H. Paus Johannes Paulus II - 28 januari 1979
Met het oog op wat tot nu toe werd gezegd, ziet de Kerk met diepe droefheid
”de soms massale vermeerdering van de schending van de mensenrechten in vele delen van de wereld...”
Wie kan ontkennen, dat heden ten dage individuele personen in burgerlijke machten strafloos de grondrechten van de menselijke persoon schenden, zoals het recht om geboren te worden, het recht om te leven, het recht op verantwoorde voortplanting, het recht op arbeid, op vrede, op vrijheid en sociale gerechtigheid, het recht om deel te hebben aan beslissingen die het eigen volk en de naties betreffen? En wat moeten we zeggen wanneer wij ons geplaatst zien tegenover de verschillende vormen van collectief geweld zoals rassendiscriminatie van personen en groepen, het gebruik van lichamelijke en geestelijke folteringen tegenover gevangenen en politiek andersdenkenden?
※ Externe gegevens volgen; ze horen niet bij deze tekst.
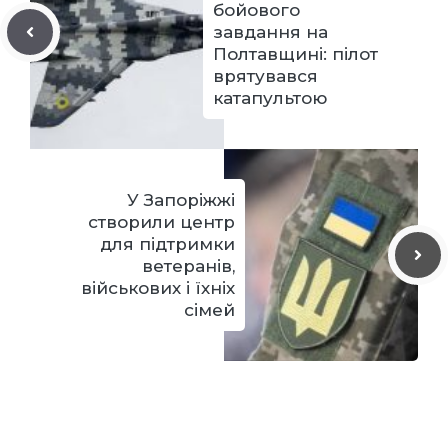
бойового
завдання на
Полтавщині: пілот
врятувався
катапультою
У Запоріжжі
створили центр
для підтримки
ветеранів,
військових і їхніх
сімей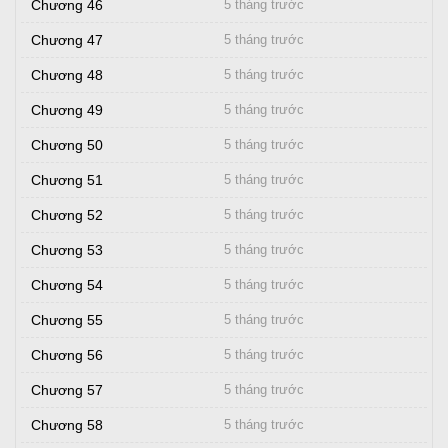
Chương 46
5 tháng trước
Chương 47
5 tháng trước
Chương 48
5 tháng trước
Chương 49
5 tháng trước
Chương 50
5 tháng trước
Chương 51
5 tháng trước
Chương 52
5 tháng trước
Chương 53
5 tháng trước
Chương 54
5 tháng trước
Chương 55
5 tháng trước
Chương 56
5 tháng trước
Chương 57
5 tháng trước
Chương 58
5 tháng trước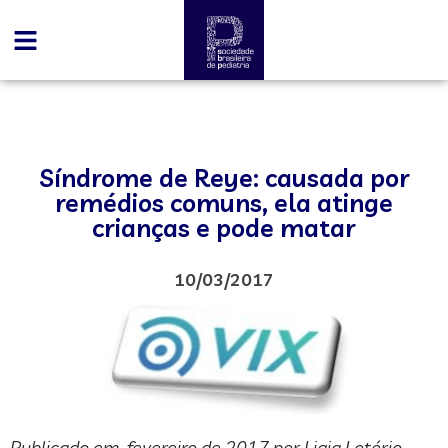
Síndrome de Reye: causada por
remédios comuns, ela atinge
crianças e pode matar
10/03/2017
Publicado em fevereiro de 2017 por Ligia Lotério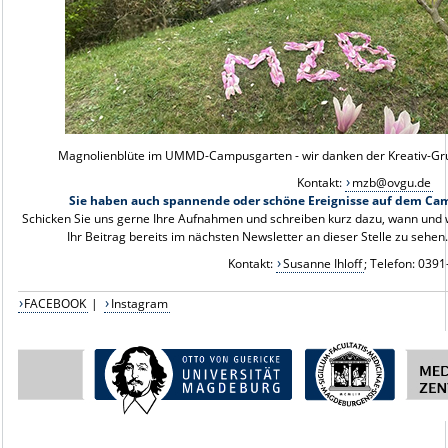
Magnolienblüte im UMMD-Campusgarten - wir danken der Kreativ-Gru
Kontakt:
mzb@ovgu.de
Sie haben auch spannende oder schöne Ereignisse auf dem Camp
Schicken Sie uns gerne Ihre Aufnahmen und schreiben kurz dazu, wann und w
Ihr Beitrag bereits im nächsten Newsletter an dieser Stelle zu sehen
Kontakt:
Susanne Ihloff
; Telefon: 039
FACEBOOK
|
Instagram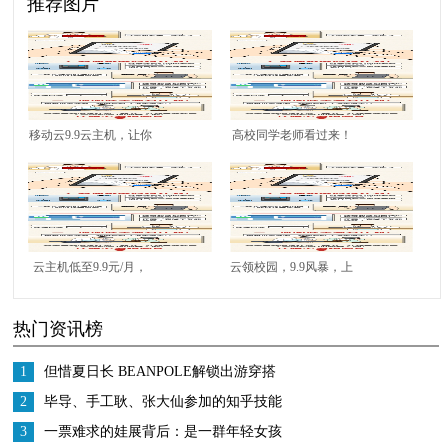
推荐图片
移动云9.9云主机，让你
高校同学老师看过来！
解锁更多校园潮流生活
上移动云领取校园云主
姿势
机专属特权啦~
云主机低至9.9元/月，
云领校园，9.9风暴，上
移动云助力校园菁英创
移动云探索科技星辰大
热门资讯榜
想未来！
海！
1
但惜夏日长 BEANPOLE解锁出游穿搭
2
毕导、手工耿、张大仙参加的知乎技能
研究所是什么？
3
一票难求的娃展背后：是一群年轻女孩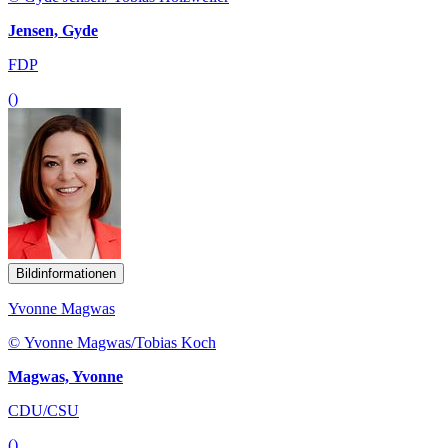
Jensen, Gyde
FDP
()
Bildinformationen
Yvonne Magwas
© Yvonne Magwas/Tobias Koch
Magwas, Yvonne
CDU/CSU
()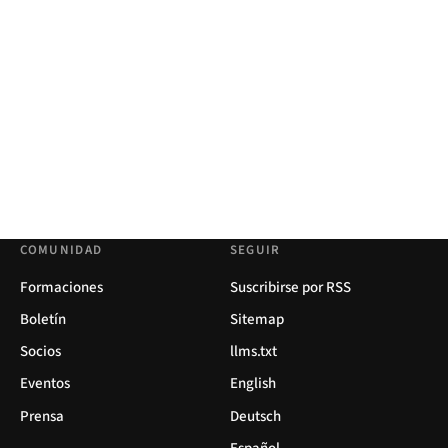
COMUNIDAD
SEGUIR
Formaciones
Suscribirse por RSS
Boletín
Sitemap
Socios
llms.txt
Eventos
English
Prensa
Deutsch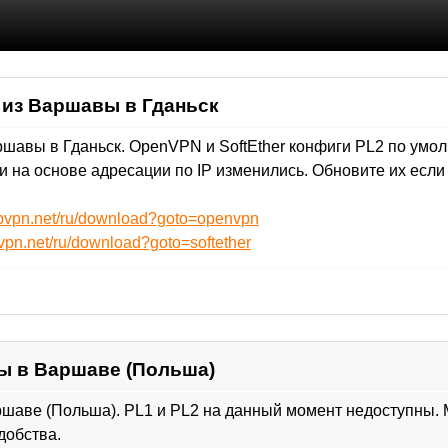
 из Варшавы в Гданьск
шавы в Гданьск. OpenVPN и SoftEther конфиги PL2 по умол
и на основе адресации по IP изменились. Обновите их если 
ebvpn.net/ru/download?goto=openvpn
vpn.net/ru/download?goto=softether
 в Варшаве (Польша)
шаве (Польша). PL1 и PL2 на данный момент недоступны. 
добства.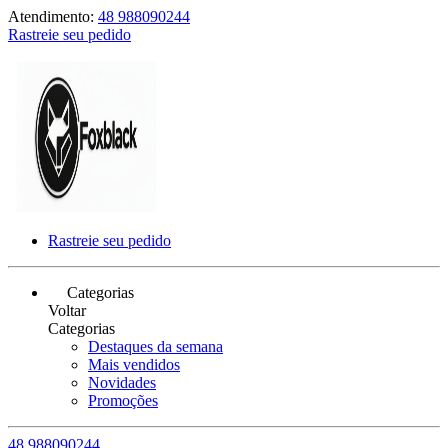
Atendimento:
48 988090244
Rastreie seu pedido
Rastreie seu pedido
Categorias
Voltar
Categorias
Destaques da semana
Mais vendidos
Novidades
Promoções
48 988090244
De lijst wordt nog groter, wanneer wij kijken naar gebeurtenissen als ontvoeringen van personen politieke redenen of kapingen om materieel gewin die op zo’n dramatische wijze het familieleven en de maatschappij aanranden” H. Paus Johannes Paulus II, Boodschap, Boodschap bij gelegenheid van de 30e verjaardag van de ondertekening van de VN-verklaring van de Rechten van de mens, 10 december 1978, Godsdienstvrijheid voor iedereen (2 dec 1978).
Eens te meer roepen wij: eerbiedig de mens! Hij is het beeld van God! Verkondig het geloof zodanig, dat deze waarheid werkelijkheid wordt! Opdat de Heer en harten verandert en de politieke en economische systemen menselijker zal maken, met als uitgangspunt de verantwoorde inspanning van de mens.